(DATASET EXCERPTS begins)
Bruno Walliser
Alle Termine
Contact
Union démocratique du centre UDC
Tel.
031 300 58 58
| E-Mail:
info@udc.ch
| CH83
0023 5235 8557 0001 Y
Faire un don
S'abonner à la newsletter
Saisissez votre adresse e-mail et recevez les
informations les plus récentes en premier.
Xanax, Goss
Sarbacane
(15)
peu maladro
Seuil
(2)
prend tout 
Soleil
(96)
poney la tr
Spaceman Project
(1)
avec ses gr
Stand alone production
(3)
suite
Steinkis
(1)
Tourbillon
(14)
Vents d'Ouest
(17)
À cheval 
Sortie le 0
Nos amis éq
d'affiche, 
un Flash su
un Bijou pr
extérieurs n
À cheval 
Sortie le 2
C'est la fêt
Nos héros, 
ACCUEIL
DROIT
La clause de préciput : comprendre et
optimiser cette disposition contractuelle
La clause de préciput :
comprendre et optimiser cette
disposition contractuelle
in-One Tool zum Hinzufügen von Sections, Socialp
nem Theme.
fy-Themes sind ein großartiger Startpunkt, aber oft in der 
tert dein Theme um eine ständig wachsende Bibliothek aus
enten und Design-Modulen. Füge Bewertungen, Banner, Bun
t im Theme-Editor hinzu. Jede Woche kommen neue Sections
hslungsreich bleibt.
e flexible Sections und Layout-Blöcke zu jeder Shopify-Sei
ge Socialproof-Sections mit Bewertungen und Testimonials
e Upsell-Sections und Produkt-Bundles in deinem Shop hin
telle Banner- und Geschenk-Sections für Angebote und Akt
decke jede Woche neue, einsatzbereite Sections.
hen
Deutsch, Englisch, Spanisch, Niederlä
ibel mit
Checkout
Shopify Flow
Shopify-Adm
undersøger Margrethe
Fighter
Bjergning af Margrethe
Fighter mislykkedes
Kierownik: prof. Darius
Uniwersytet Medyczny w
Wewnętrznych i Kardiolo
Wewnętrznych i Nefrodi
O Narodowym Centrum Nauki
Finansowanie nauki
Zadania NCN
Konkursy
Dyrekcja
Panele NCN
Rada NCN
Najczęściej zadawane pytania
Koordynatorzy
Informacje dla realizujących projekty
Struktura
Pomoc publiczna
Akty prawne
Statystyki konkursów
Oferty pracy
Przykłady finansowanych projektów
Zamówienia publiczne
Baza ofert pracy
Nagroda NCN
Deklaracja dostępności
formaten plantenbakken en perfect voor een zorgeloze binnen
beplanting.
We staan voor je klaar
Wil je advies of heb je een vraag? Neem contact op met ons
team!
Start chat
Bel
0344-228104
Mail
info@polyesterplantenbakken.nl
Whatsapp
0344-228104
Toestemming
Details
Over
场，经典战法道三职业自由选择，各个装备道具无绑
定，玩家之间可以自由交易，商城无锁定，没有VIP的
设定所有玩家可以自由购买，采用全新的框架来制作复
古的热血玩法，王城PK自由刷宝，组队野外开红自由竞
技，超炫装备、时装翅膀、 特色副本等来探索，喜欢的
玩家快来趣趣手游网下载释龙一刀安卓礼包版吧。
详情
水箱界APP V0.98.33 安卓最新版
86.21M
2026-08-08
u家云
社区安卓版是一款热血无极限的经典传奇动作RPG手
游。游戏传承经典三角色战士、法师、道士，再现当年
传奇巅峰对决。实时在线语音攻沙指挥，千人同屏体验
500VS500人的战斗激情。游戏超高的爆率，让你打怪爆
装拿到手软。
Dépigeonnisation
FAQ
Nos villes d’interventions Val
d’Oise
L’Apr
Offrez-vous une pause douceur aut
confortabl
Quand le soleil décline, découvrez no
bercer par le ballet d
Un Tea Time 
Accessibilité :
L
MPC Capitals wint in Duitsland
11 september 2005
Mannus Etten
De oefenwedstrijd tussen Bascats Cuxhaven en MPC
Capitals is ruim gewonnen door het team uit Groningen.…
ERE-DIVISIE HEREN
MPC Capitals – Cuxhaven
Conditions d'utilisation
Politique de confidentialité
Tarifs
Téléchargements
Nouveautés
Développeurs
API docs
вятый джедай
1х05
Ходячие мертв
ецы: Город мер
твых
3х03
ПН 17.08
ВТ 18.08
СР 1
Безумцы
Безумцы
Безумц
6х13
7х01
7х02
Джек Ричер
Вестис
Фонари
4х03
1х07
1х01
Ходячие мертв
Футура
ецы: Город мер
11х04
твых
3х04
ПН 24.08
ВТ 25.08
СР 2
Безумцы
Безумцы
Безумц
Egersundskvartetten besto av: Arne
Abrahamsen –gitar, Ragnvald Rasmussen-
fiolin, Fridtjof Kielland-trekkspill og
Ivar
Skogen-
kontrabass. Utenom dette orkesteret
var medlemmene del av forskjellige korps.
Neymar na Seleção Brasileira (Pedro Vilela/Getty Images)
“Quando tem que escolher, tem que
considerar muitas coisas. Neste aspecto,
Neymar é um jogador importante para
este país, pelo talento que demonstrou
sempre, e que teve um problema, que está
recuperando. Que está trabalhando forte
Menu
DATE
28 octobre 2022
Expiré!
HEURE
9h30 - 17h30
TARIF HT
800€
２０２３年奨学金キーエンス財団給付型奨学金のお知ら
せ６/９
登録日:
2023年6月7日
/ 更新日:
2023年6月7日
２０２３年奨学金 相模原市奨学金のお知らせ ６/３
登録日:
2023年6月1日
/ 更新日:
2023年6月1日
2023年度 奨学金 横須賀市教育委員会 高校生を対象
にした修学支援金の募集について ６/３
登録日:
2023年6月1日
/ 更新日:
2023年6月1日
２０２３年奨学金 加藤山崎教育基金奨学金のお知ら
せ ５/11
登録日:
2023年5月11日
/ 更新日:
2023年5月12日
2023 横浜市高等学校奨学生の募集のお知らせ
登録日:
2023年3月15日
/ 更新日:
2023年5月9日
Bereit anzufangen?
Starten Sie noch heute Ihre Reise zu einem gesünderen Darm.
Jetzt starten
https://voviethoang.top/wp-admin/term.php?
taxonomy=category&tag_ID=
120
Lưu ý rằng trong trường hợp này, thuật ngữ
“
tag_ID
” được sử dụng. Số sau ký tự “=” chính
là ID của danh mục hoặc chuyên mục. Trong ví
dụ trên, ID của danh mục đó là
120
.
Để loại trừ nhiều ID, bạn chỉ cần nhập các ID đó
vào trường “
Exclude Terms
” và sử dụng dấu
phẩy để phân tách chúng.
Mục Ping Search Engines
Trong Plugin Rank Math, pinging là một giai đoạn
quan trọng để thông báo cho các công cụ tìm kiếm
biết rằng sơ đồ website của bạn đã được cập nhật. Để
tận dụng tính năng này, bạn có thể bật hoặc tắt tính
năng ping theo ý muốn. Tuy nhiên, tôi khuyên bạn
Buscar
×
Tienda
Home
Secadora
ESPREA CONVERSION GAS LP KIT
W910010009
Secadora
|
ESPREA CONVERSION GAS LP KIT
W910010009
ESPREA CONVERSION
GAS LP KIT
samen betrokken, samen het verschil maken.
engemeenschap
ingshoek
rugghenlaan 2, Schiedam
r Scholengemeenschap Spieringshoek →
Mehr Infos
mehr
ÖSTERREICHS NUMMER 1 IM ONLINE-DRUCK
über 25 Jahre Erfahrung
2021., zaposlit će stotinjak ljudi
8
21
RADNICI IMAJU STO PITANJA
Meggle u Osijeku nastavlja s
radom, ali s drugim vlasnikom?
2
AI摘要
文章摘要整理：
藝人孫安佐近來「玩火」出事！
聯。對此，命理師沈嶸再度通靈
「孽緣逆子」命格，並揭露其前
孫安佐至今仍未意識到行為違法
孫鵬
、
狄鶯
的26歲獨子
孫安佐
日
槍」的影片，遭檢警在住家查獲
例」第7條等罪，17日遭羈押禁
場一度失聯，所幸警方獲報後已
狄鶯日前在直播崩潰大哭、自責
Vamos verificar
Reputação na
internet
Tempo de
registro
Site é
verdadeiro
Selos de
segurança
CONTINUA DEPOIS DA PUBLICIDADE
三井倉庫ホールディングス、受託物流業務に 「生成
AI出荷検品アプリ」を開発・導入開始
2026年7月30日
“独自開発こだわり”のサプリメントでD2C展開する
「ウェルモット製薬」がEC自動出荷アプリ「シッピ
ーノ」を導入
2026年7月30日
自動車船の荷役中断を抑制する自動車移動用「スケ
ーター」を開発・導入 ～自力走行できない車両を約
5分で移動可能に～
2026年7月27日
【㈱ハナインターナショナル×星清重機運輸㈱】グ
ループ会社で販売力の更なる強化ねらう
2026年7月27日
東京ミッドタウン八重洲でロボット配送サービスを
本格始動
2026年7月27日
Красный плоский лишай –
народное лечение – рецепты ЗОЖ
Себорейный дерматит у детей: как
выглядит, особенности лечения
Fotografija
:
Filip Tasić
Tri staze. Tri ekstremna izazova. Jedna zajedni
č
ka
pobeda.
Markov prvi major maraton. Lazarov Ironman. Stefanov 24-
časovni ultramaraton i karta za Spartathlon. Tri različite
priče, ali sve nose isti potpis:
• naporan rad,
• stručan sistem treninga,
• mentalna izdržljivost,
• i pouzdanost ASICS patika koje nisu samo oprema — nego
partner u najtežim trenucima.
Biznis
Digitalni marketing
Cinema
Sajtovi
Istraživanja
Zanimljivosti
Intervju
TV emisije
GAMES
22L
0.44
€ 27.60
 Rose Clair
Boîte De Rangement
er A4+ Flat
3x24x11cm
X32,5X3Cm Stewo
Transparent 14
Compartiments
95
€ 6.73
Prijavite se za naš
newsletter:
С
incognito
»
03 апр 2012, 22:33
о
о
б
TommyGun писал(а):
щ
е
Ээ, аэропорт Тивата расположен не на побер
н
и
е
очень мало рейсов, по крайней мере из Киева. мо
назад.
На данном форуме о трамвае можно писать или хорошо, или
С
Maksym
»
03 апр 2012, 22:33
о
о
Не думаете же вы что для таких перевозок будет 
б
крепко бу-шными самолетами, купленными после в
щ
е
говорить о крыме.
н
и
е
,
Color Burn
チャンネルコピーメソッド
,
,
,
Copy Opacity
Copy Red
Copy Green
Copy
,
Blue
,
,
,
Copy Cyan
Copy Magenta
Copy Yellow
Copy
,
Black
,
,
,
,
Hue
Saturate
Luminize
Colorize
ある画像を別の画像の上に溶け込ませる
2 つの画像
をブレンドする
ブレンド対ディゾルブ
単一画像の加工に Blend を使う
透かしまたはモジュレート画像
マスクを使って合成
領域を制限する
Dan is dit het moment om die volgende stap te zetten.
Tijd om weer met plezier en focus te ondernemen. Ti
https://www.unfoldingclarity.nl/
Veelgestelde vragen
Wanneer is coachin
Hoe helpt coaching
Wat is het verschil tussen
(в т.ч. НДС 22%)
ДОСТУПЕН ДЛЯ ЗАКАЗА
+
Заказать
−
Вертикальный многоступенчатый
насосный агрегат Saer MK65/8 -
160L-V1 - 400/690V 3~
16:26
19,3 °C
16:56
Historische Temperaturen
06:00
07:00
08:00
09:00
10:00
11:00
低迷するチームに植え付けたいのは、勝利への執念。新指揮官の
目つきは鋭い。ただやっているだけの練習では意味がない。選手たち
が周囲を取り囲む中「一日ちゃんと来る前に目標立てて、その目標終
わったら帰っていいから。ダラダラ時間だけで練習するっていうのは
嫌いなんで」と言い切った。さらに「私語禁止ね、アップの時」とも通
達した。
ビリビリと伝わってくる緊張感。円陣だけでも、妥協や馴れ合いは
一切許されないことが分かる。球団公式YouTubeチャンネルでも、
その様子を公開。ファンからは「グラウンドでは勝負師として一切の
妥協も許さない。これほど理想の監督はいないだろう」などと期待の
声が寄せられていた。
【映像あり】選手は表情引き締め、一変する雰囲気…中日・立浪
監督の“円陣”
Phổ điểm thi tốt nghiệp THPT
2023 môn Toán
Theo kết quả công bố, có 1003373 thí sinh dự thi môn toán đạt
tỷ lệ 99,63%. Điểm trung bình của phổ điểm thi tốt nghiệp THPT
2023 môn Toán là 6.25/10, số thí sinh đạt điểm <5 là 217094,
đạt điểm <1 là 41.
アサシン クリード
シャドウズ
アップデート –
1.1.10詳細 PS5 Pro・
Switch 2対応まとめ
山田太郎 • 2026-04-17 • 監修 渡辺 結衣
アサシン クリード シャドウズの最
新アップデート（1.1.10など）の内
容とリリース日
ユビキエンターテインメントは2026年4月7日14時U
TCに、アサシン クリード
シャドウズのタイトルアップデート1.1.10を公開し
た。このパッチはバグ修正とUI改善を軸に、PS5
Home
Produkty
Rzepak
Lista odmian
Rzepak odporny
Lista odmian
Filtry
(DATASET EXCERPTS ends)
### TASK
Look for the string "préciput" in the entries above. Copy every line that has it.

### ANSWER FOR THIS EXERCISE
La clause de préciput : comprendre et
La clause de préciput :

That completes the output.